Premier Foods has praised its Mr Kipling relaunch as “delivering encouraging share gains” as it revealed an underlying sales decline of 4.7% in the third quarter. 

Branded sales have also fallen by 4.1% and power brands were down by 5.1%, although they showed an improving trend towards the end of the quarter. Support brands, including Homepride and Cadbury cake, “performed well”.

The company said gross margins remained solid following a move away from loss-making promotions, while return on investment from other promotional activity was higher than last year.

During the quarter to 30 September 2014, the Mr Kipling brand underwent a major relaunch, including an extensive advertising campaign, new packaging, targeted social media and in-store marketing initiatives. As a result, Mr Kipling’s sales grew in the quarter and achieved market share gains.

However, trading profit projections for the 12 months to December 2014 are “towards the lower end of market expectations” said the company.

Gavin Darby, chief executive of Premier Foods, said: “Market conditions in the third quarter have proved to be increasingly demanding with unprecedented structural changes across the industry gathering pace. In response to this changing environment, we have put in place a new business unit structure with new leaders to reinforce our category-based strategy and improve our agility, focus and accountability.

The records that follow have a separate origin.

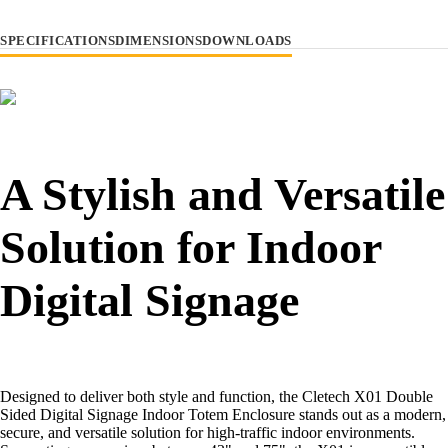
SPECIFICATIONS
DIMENSIONS
DOWNLOADS
A Stylish and Versatile
Solution for Indoor
Digital Signage
Designed to deliver both style and function, the Cletech X01 Double
Sided Digital Signage Indoor Totem Enclosure stands out as a modern,
secure, and versatile solution for high-traffic indoor environments.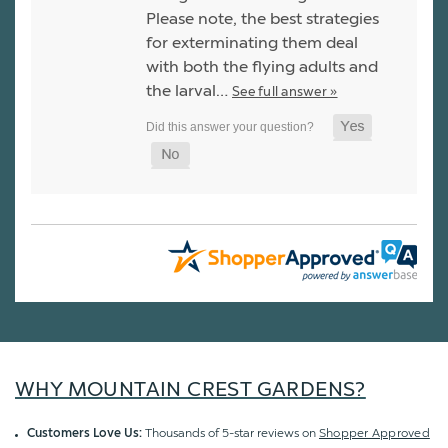
Please note, the best strategies
for exterminating them deal
with both the flying adults and
the larval…
See full answer »
WHY MOUNTAIN CREST GARDENS?
Customers Love Us:
Thousands of 5-star reviews on
Shopper Approved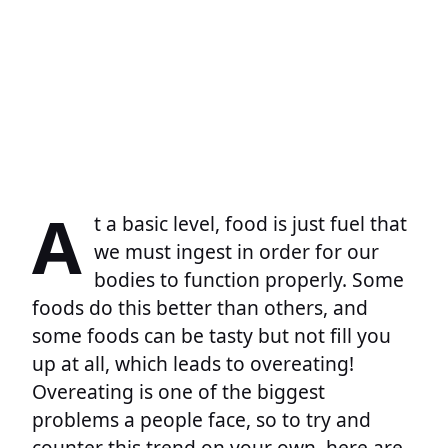
A
t a basic level, food is just fuel that
we must ingest in order for our
bodies to function properly. Some
foods do this better than others, and
some foods can be tasty but not fill you
up at all, which leads to overeating!
Overeating is one of the biggest
problems a people face, so to try and
counter this trend on your own, here are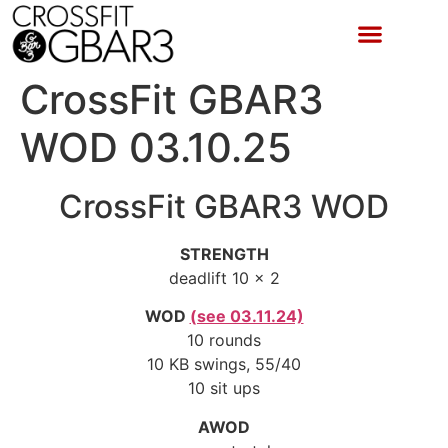
CrossFit GBAR3
WOD 03.10.25
CrossFit GBAR3 WOD
STRENGTH
deadlift 10 x 2
WOD
(see 03.11.24)
10 rounds
10 KB swings, 55/40
10 sit ups
AWOD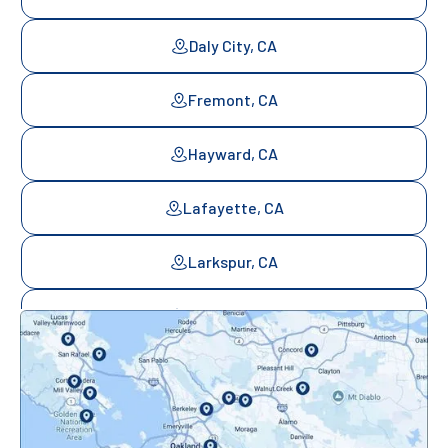
Daly City, CA
Fremont, CA
Hayward, CA
Lafayette, CA
Larkspur, CA
Mill Valley, CA
Mountainview, CA
Novato, CA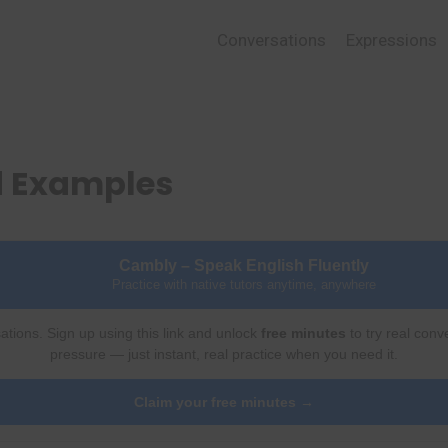
Conversations
Expressions
d Examples
Cambly – Speak English Fluently
Practice with native tutors anytime, anywhere
ations. Sign up using this link and unlock
free minutes
to try real conv
pressure — just instant, real practice when you need it.
Claim your free minutes →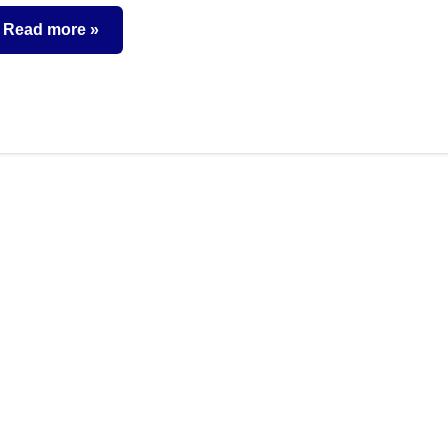
comments
Read more
utual
unds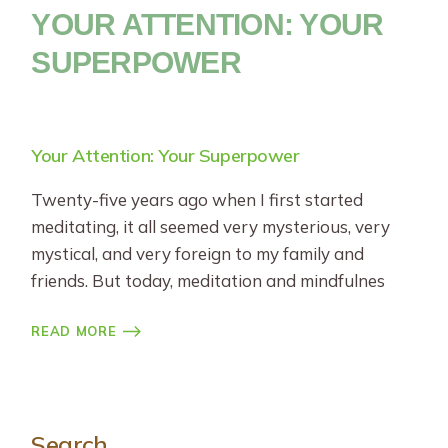
YOUR ATTENTION: YOUR
SUPERPOWER
Your Attention: Your Superpower
Twenty-five years ago when I first started
meditating, it all seemed very mysterious, very
mystical, and very foreign to my family and
friends. But today, meditation and mindfulnes
READ MORE
Search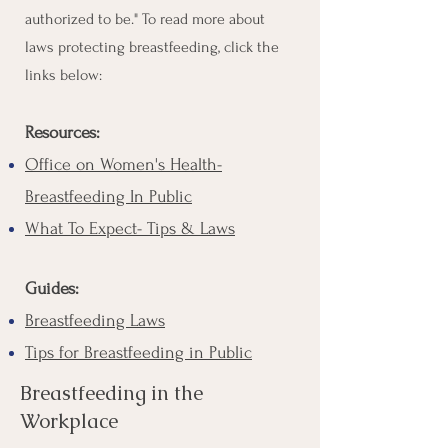
authorized to be." To read more about
laws protecting breastfeeding, click the
links below:
Resources:
Office on Women's Health-
Breastfeeding In Public
What To Expect- Tips & Laws
Guides:
Breastfeeding Laws
Tips for Breastfeeding in Public
Breastfeeding in the
Workplace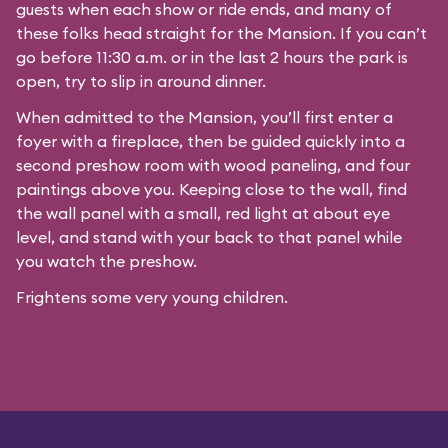
guests when each show or ride ends, and many of
these folks head straight for the Mansion. If you can’t
go before 11:30 a.m. or in the last 2 hours the park is
open, try to slip in around dinner.
When admitted to the Mansion, you’ll first enter a
foyer with a fireplace, then be guided quickly into a
second preshow room with wood paneling, and four
paintings above you. Keeping close to the wall, find
the wall panel with a small, red light at about eye
level, and stand with your back to that panel while
you watch the preshow.
Frightens some very young children.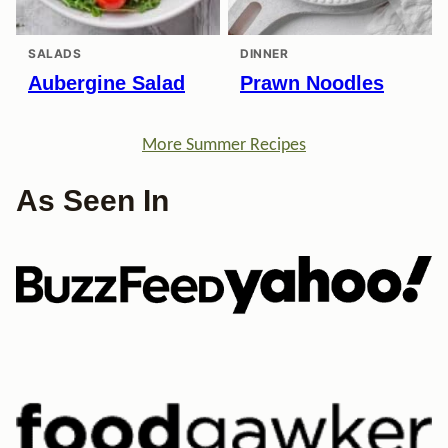
SALADS
DINNER
Aubergine Salad
Prawn Noodles
More Summer Recipes
As Seen In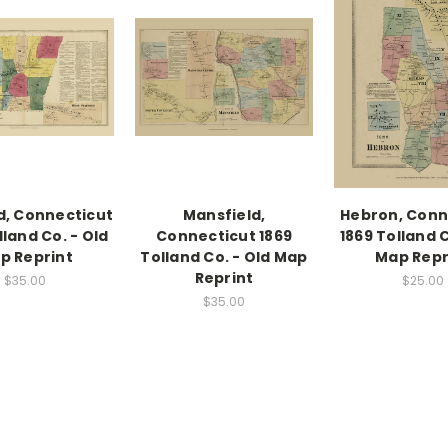
d, Connecticut
Mansfield,
Hebron, Conn
lland Co. - Old
Connecticut 1869
1869 Tolland C
p Reprint
Tolland Co. - Old Map
Map Repr
Reprint
$35.00
$25.00
$35.00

“The initial response to the relaunch of our biggest brand, Mr Kipling, has been encouraging and we are implementing a strong programme of new product introductions and consumer marketing in the fourth quarter of the year to coincide with the important Christmas trading period.

"We continue to invest in our brands and strengthen our customer partnerships, while retaining a tight focus on managing costs, the delivery of trading profit and organic de-leveraging. I believe this balanced approach is central to creating value.”